I think this seedling grew toward the window because [my reasoning]. Find the flaw in my thinking without telling me the correct answer.
Act as an examiner for my microscope cell defense. Ask me three follow-up questions a science teacher might ask — about the parts of the cell, what each one does, and how I focused the microscope — one at a time, and push back if my answer is vague.
Here are my notes on how a food web works: [paste notes]. Summarize them, then point out any place where my notes are unclear or might be wrong.
Drill me on keying out organisms with a dichotomous key.

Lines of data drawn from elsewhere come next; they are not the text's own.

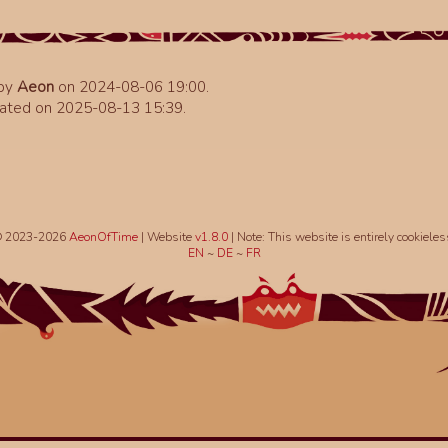
 by
Aeon
on 2024-08-06 19:00.
ated on 2025-08-13 15:39.
 2023-2026
AeonOfTime
| Website
v1.8.0
|
Note: This website is entirely cookieles
EN
~
DE
~
FR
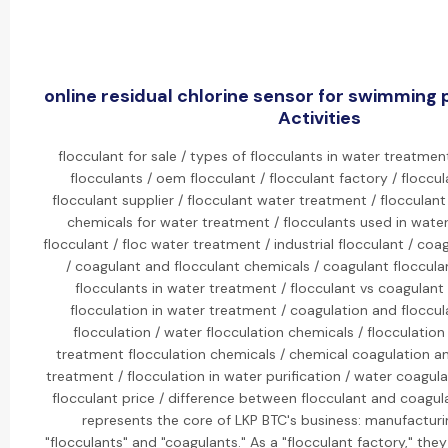
online residual chlorine sensor for swimming 
Activities
flocculant for sale / types of flocculants in water treatment
flocculants / oem flocculant / flocculant factory / floccu
flocculant supplier / flocculant water treatment / flocculant
chemicals for water treatment / flocculants used in wate
flocculant / floc water treatment / industrial flocculant / co
/ coagulant and flocculant chemicals / coagulant floccula
flocculants in water treatment / flocculant vs coagulant
flocculation in water treatment / coagulation and floccul
flocculation / water flocculation chemicals / flocculatio
treatment flocculation chemicals / chemical coagulation an
treatment / flocculation in water purification / water coagula
flocculant price / difference between flocculant and coagulan
represents the core of LKP BTC's business: manufactur
"flocculants" and "coagulants." As a "flocculant factory," th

Give me an organism’s traits, I’ll follow the key to name it, then you correct me.
Mix it up and quiz me on a random blend of topics from the units I’ve already finished, not just the newest one — jump between the parts of a cell, how energy moves through a food chain, and telling living from non-living in no set order so I have to recall each one cold. One question at a time, and flag the ones I’m shaky on so I know what to review.
Here are the questions I missed on my last life science quiz: [paste them with the answers I gave]. For each one, ask me whether it was a careless slip, a real gap in what I understand, or a misread of the question — then give me one targeted practice question for every true gap I have left.

Save the ones that work for you. Over a semester, a student who studies this way builds something no AI can hand them: the reflex of explaining out loud what they see and understand, which is exactly the reflex every demonstration rewards.

Checking the machine

Here is the single most important habit we teach: AI is confidently wrong, and in life science it is wrong in specific ways. It will make up a fact, mislabel the parts of a cell, get a food chain backwards, or state something about a living thing that simply isn’t true. It says all of this in the same calm, authoritative tone it uses for real facts, and that tone is engineered to be persuasive. A student who trusts it blindly will absorb errors that sound right — and a wrong fact that sounds right can quietly settle into their understanding and stay there.

So treat every AI claim as a hypothesis, not a verdict. When the machine tells you something, do three things: check the fact yourself, compare it to what you actually observed, and never take a surprising claim about a living thing on faith without looking it up in a real field guide or asking your guide.

A student who leaves this course able to catch the machine has learned something more durable than any single unit of life science: how to think clearly in a world full of fluent, fast, confident voices that are sometimes simply wrong. That’s AI literacy. And it’s why we teach the tool instead of banning it.